Records from a collection
>>

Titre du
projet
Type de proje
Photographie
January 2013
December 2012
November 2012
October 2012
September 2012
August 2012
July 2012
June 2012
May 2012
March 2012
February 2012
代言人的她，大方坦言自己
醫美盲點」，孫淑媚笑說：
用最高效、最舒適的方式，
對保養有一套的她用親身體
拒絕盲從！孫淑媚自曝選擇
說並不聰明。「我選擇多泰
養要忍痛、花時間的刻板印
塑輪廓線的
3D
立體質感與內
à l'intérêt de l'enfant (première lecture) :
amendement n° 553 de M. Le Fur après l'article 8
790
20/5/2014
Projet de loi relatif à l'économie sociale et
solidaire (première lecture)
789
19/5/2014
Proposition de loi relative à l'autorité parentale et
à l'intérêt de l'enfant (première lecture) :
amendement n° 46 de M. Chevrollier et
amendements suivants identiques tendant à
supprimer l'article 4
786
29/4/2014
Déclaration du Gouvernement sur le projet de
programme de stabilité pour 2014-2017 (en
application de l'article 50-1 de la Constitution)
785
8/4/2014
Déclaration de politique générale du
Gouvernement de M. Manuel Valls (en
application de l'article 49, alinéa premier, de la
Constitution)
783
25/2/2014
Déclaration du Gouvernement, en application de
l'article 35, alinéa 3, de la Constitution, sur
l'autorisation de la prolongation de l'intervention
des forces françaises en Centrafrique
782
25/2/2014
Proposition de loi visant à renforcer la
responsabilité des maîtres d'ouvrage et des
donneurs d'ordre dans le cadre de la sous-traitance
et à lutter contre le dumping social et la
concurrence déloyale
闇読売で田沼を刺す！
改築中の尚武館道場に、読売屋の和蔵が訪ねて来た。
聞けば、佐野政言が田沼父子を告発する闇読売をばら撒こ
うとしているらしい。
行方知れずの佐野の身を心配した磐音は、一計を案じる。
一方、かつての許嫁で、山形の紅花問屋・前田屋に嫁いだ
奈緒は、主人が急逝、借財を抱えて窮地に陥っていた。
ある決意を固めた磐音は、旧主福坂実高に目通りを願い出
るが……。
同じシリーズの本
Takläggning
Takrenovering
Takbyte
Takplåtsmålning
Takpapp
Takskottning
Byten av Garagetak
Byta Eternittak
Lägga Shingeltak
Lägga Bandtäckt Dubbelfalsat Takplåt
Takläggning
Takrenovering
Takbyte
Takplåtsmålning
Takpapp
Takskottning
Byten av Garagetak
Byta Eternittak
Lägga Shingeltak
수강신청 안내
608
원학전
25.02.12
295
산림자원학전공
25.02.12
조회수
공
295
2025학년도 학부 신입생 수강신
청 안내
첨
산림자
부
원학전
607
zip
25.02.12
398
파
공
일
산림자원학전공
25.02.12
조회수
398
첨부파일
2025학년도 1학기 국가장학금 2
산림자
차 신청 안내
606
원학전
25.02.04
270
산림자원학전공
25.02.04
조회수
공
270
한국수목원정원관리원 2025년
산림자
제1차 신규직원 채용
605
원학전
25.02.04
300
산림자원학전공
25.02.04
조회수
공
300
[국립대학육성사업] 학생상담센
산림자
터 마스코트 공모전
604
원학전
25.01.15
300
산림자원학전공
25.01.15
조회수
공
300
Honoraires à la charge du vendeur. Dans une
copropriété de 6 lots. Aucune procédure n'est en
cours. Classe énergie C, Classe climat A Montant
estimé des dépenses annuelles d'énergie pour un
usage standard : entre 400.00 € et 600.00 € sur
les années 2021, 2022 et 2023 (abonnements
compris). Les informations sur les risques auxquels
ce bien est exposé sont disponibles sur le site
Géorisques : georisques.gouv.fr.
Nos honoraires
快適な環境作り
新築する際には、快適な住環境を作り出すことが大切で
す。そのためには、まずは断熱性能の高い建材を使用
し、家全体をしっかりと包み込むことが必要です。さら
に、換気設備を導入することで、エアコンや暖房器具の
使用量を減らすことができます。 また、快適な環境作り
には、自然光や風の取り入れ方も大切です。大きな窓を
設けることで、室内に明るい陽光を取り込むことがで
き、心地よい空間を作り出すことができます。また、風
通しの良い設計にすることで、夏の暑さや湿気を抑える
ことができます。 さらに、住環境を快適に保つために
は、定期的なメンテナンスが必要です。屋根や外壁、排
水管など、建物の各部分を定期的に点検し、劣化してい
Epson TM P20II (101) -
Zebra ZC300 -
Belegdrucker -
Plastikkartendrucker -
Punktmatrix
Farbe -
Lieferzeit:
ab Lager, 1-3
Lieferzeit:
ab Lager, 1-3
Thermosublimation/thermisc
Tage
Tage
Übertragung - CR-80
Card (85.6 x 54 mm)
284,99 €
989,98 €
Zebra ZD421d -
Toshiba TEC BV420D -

<<

Check the entries above for the word "Gouvernement" and copy every line where it turns up.

Déclaration du Gouvernement sur le projet de
Gouvernement de M. Manuel Valls (en
Déclaration du Gouvernement, en application de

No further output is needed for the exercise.